Levothyrox : Merck ne prévoit pas de fournir l'ancienne formule au-delà de 2018

Les laboratoires Merck prévoient d'arrêter de distribuer l'ancienne formule du Levothyrox en 2018. / © MAXPPP
Les laboratoires Merck prévoient d'arrêter de distribuer l'ancienne formule du Levothyrox en 2018. / © MAXPPP

Le laboratoire allemand Merck Serono ne prévoit pas de distribuer l'ancienne formule du Levothyrox au-delà de 2018, alors qu'elle doit
être progressivement remplacée dans les pays européens au cours de l'année. En région toulousaine, des malades continuent de réclamer l'ancienne formule. 

Par Marie Martin

"Nous n'allons pas éternellement réimporter" en France, a prévenu Thierry Hulot, le patron des activités biopharmaceutiques de Merck Serono en France, précisant qu'une nouvelle importation était prévue très prochainement pour que le pays puisse tenir jusqu'à mars.

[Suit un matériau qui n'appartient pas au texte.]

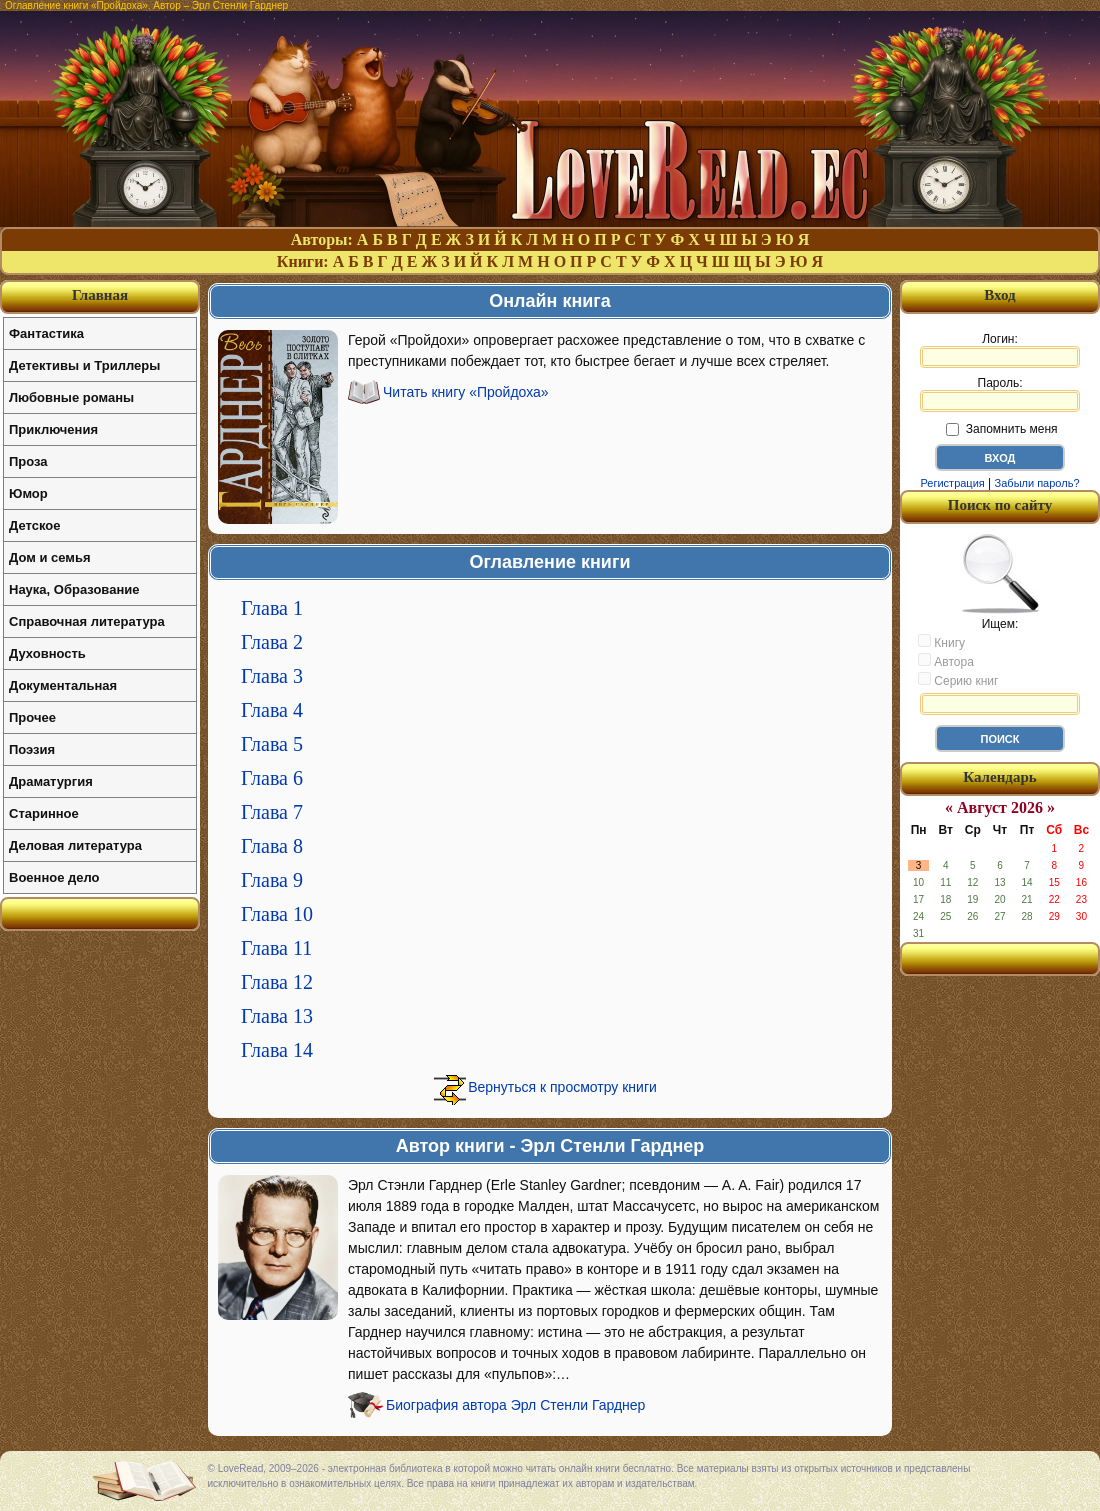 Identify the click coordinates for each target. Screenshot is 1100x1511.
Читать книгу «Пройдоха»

Cette annonce ne devrait pas rassurer les milliers de malades qui se plaignent depuis des mois des effets secondaires indésirables de la nouvelle formule du Levothyrox.
Dans la région toulousaine, où des collectifs de malades se sont montés, des actions en justice sont engagées. Parallèlement, les malades continuent de réclamer le retour de l'ancienne formule.

Mercredi 13 décembre, le Conseil d'État a donné raisonau gouvernement face à un homme traité avec le médicament controversé Levothyrox, qui avait saisi la justice administrative pour faire reconnaître qu'on l'empêchait de se soigner correctement.
Ce requérant demandait aux juges de forcer le ministère de la Santé à "remettre l'ancienne formule de ce médicament à disposition des malades en ayant besoin".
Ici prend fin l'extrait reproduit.